Joseph v. Sweet, 125 F. Supp. 2d 573 (D. Mass. 2000)

US District Court for the District of Massachusetts - 125 F. Supp. 2d 573 (D. Mass. 2000)
December 18, 2000

125 F. Supp. 2d 573 (2000)

Edward A. JOSEPH, individually and on behalf of the Estate of his father, Nassef Joseph, and Marc Oddo, individually and on behalf of the Estate of his father, Nicholos Oddo, Plaintiffs,
William H. SWEET, M.D. and Massachusetts General Hospital, Defendants.

No. CIV. A. 00-11026-WGY.

United States District Court, D. Massachusetts.

December 18, 2000.

*574 John K. McGuire, Jr., McGuire & McGuire, Worcester, MA, Anthony Z. Roisman, Hershenson, Carter, Scott & McGee, Norwich, VT, for plaintiffs.

Thomas P. Billings, Karen White Salon, Sally & Fitch, Boston, MA, Joseph L. Doherty, Jr., Martin, Magnuson, McCarthy & Kenney, Boston, MA, for defendant.


YOUNG, Chief Judge.


The Defendants, William H. Sweet, M.D. ("Sweet") and Massachusetts General Hospital ("Mass General") request this Court to refer pertinent claims in this action to a medical malpractice tribunal convened pursuant to Mass. Gen. Laws ch. 231, § 60B. The Plaintiffs, Edward A. Joseph ("Joseph") and Marc Oddo ("Oddo"), contest the referral, claiming that it is inconsistent with the explicit goals of the Price Anderson Act. According to Joseph and Oddo, the otherwise applicable state law is preempted by the Price Anderson Act.
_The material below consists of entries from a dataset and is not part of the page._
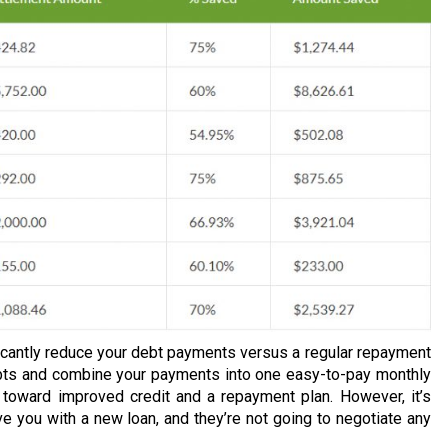
ificantly reduce your debt payments versus a regular repayment
ebts and combine your payments into one easy-to-pay monthly
 toward improved credit and a repayment plan. However, it’s
ve you with a new loan, and they’re not going to negotiate any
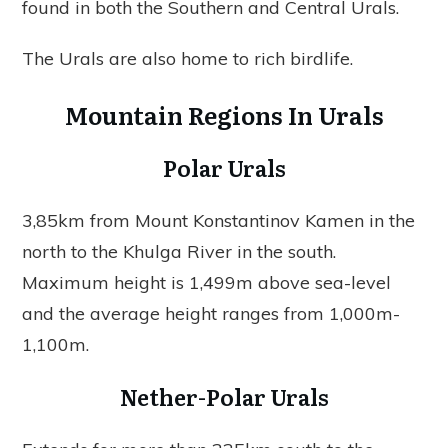
found in both the Southern and Central Urals.
The Urals are also home to rich birdlife.
Mountain Regions In Urals
Polar Urals
3,85km from Mount Konstantinov Kamen in the
north to the Khulga River in the south.
Maximum height is 1,499m above sea-level
and the average height ranges from 1,000m-
1,100m.
Nether-Polar Urals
This cause of action arises out of experiments conducted on individuals under the care of Sweet and Mass General in the 1950s and 1960s. A brief overview of the allegations, specifically the timing of the events, is helpful to the disposition of this matter.

Nassef Joseph was sixty-four at the time he was diagnosed with a brain tumor in March 1961. Compl. ¶ 9. He underwent a craniotomy on March 27, 1961 at Mass General. At that time he was injected with a toxic substance containing boron. Several weeks later, on April 18, 1961, Nassef Joseph was transported from Mass General to MIT where he underwent a second craniotomy during which he was injected with another boron compound. In addition, he was subjected to 105 minutes of slow neutron radiation. Id. ¶ 10. The neutron flux at the brain surface was allegedly the highest given to any patient. Id. He died on August 10, 1961. Id. ¶ 11. The autopsy, performed by Dr. Sweet, determined *575 the cause of death to be "extensive radiation necrosis of the brain." Id.

Nearly a decade earlier, on October 12, 1953, Nicholos Oddo, then 26, entered Mass General and was diagnosed with a brain tumor. Id. ¶ 14. Four days later, he underwent a craniotomy. On November 8, 1953, Nicholos Oddo was transferred to the services of Sweet to participate in studies on the toxicity of uranium and its distribution in the brain. Id. ¶ 15. As part of the study, Nicholos Oddo was injected with 5.5 mg of uranium. Id. The amounts administered to him produced a radiation dose in his bones twenty-one times higher than the maximum possible exposure rate for uranium. Id. ¶ 16. On November 13, 1953, two days after receiving the injection, Nicholos Oddo died. Id. ¶ 17.

The Plaintiffs claim that the actions of Sweet and Mass General caused substantial and unnecessary suffering to and hastened the deaths of Nicholas Oddo and Joseph Nassef. Sweet and Mass General, however, first want these actions to be assessed by a medical malpractice tribunal.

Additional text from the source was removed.